4. That certain claims of setoff existed which he purposely abstained from using in the trial at law. If he voluntarily waived this defense, relying upon a separate action, he has no right now to ask a court of equity to interfere.
On the 26th of October, 1851, Hendrickson, as survivor of Hendrickson and Campbell, filed a bill in the United States Circuit
Court for the District of Ohio alleging that on the 21st day of April, 1848, Hinckley brought a suit on the law side of said court on three promissory notes against said Hendrickson and one Andrew Campbell. That said Hendrickson and Campbell set up in their pleadings and on the trial for defenses the want of consideration, fraud in obtaining the notes, and payment. That the case was tried on these issues by a jury, and thereupon a judgment was recovered against said defendants for $2,386.11 and costs of suit. That afterwards said Campbell and Hendrickson moved for a new trial, which, on consideration, was refused. That Campbell has since died insolvent.

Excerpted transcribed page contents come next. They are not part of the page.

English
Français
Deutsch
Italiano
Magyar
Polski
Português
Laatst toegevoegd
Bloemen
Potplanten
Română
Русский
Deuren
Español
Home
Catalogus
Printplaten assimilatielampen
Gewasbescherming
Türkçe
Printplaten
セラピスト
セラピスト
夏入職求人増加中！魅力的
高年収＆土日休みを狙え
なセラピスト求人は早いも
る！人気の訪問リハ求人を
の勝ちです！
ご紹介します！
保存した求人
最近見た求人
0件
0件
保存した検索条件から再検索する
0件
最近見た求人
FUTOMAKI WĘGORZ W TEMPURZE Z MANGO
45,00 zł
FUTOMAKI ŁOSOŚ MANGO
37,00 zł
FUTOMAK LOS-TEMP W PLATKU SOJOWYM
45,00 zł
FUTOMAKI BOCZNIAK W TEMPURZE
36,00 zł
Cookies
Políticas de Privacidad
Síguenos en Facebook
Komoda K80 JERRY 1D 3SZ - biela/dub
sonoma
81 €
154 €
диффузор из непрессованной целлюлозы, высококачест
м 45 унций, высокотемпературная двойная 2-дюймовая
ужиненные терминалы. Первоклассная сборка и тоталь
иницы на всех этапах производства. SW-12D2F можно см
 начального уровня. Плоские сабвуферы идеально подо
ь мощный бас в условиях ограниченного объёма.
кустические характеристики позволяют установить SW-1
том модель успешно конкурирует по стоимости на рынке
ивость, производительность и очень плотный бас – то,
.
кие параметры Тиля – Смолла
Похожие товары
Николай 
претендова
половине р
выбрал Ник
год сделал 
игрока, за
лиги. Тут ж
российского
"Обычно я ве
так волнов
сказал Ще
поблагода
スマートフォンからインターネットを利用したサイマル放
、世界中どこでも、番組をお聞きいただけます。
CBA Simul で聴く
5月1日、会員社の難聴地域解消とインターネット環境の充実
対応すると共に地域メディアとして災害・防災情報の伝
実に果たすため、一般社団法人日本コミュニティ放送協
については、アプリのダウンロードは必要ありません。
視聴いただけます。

That before and after said suit was brought, said Campbell and Hendrickson had a good setoff against said Hinckley amounting to $3,337.85. That before the trial they consulted their counsel respecting it, and that both counsel and client concluded not to set it up on that trial. That on the trial said defendants were surprised by the introduction, on the part of the plaintiff of letters written by said Campbell and to which the jury gave undue weight. That Hinckley is a nonresident of the State of Ohio, and has no property besides said judgment in said state.
The bill then prays for a full discovery from the defendant as to all the facts alleged, and on the grounds of fraud, surprise, nonresidence of the defendant, Hinckley, and the equitable jurisdiction of courts of chancery over claims of only setoff, prays that the judgment be enjoined and his claim be liquidated, and he offers to pay any balance which may be found to be due said Hinckley on such final adjustment.
September 26, 1851, the writ of injunction issued. On the 7th of May, 1852, the defendant, Henckley, filed his answer, denying seriatim all the material allegations in the bill and, under the rule of court, denied all equity therein and prayed to have the same benefit from his answer as if he had demurred to the bill.
At the October term, 1852, the case was heard on the demurrer, the injunction dissolved, and the bill dismissed. From this decree said complainant appealed to this Court.